Ciudad Juárez— Después de viajar por semanas con la esperanza de lograr el asilo político en Estados Unidos y ser expulsados a México bajo el Título 42, migrantes llegan a Ciudad Juárez con estrés, ansiedad, incertidumbre e incluso afectaciones físicas, informó la psicóloga de la Casa del Migrante, Aracely Ibarra Segura. 

“Los migrantes que están ahorita de Título 42 tienen bastante incertidumbre por la situación en la que se encuentran, que no cuentan ni con una cita ni con una fecha ni con nada en específico que les pueda dar un camino hacia donde van a ir. Emocionalmente ahorita están con bastante estrés, muchísima ansiedad y cada uno lo manifiesta de diferentes maneras”, explicó. 

Algunos de ellos sufren dolores de cabeza, dolor de espalda, úlceras, urticarias, gastritis y diarreas a causa de las emociones que les provoca no tener certidumbre sobre su futuro.

Actualmente, la Casa del Migrante de Ciudad Juárez alberga a 196 personas, cinco de ellas registradas en los Protocolos de Protección a Migrantes (MPP, por sus siglas en inglés), dos familias en espera de que Estados Unidos abra sus fronteras para solicitar el asilo político, y el resto de las personas fueron expulsadas por los gobiernos de Donald Trump y Joe Biden bajo el llamado Título 42, al ser consideradas un riesgo para la propagación del Covid-19 en su país. 

La psicóloga recordó que los migrantes retornados de Estados Unidos bajo el MPP vivieron emociones similares, pero a largo plazo.

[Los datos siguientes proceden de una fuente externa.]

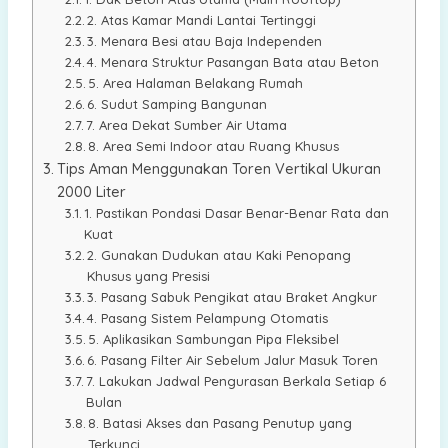
2. Atas Kamar Mandi Lantai Tertinggi
3. Menara Besi atau Baja Independen
4. Menara Struktur Pasangan Bata atau Beton
5. Area Halaman Belakang Rumah
6. Sudut Samping Bangunan
7. Area Dekat Sumber Air Utama
8. Area Semi Indoor atau Ruang Khusus
Tips Aman Menggunakan Toren Vertikal Ukuran
2000 Liter
1. Pastikan Pondasi Dasar Benar-Benar Rata dan
Kuat
2. Gunakan Dudukan atau Kaki Penopang
Khusus yang Presisi
3. Pasang Sabuk Pengikat atau Braket Angkur
4. Pasang Sistem Pelampung Otomatis
5. Aplikasikan Sambungan Pipa Fleksibel
6. Pasang Filter Air Sebelum Jalur Masuk Toren
7. Lakukan Jadwal Pengurasan Berkala Setiap 6
Bulan
8. Batasi Akses dan Pasang Penutup yang
Terkunci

“Al inicio decían: ‘bueno, tengo una cita’. Pero cuando empezaron a ir a sus primeras citas (ante la Corte de Inmigración de Estados Unidos) y les daban otra cita o cuando fueron pospuestas, inmediatamente entraron en la incertidumbre”, narró. 

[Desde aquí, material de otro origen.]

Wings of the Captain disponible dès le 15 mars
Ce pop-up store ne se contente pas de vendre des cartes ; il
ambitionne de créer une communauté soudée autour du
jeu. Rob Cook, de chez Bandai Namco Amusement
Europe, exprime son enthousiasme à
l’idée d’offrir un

Destacó también que quienes fueron expulsados bajo el Título 42 y se encuentran actualmente en el albergue católico salieron de sus países principalmente por cuestiones económicas, pero también por amenazas o delincuencia; sin embargo, la mayoría no tiene cómo comprobar dichos problemas a las autoridades de Estados Unidos, lo que dificultaría su proceso de asilo político. 

Emocionalmente, para ellos haber salido de su país fue difícil, y durante su recorrido hasta la frontera –el cual muchas veces tarda semanas– se enfrentan a distintas frustraciones, y luego al ser expulsados a México viven otra vez una gran frustración, sumada a la tristeza. 

“Todo su panorama se vuelve bastante complicado. Traen tanto la idea de que simplemente te presentas al puente con tu niño menor y ya te van a decir: bienvenido. Y cuando se dan cuenta de que esa no es la realidad, decae bastante su ánimo, y empiezan a buscar otros medios por los cuales cruzar, pero nunca visualizan quedarse en México”.

México, señaló, es simplemente un lugar de paso para los centroamericanos, porque quieren estar en Estados Unidos, incluso aunque solo puedan llegar sus hijos.

Al arribar al albergue, la psicóloga les realiza una entrevista inicial y posteriormente trabaja con ellos a través de sesiones individuales o grupales, aunque en Centroamérica no es común recibir el apoyo emocional, comentó. 

hmartinez@redaccion.diario.com.mx

Desde el 21 de marzo de 2020, el entonces presidente Donald Trump determinó que debido a la existencia de Covid-19 en México y Canadá, “existe un grave peligro de que se introduzca más Covid-19 en los Estados Unidos”, por lo que prohibió la introducción total o parcial de personas o bienes de México y Canadá.

Al comenzar su administración, Joe Biden continúo con el programa de expulsión y desde el 11 de marzo envía todos los días a Ciudad Juárez a más de 100 personas centroamericanas, por lo que desde entonces hasta ayer sumaban más de 5 mil migrantes recibidos en esta frontera en los últimos 50 días.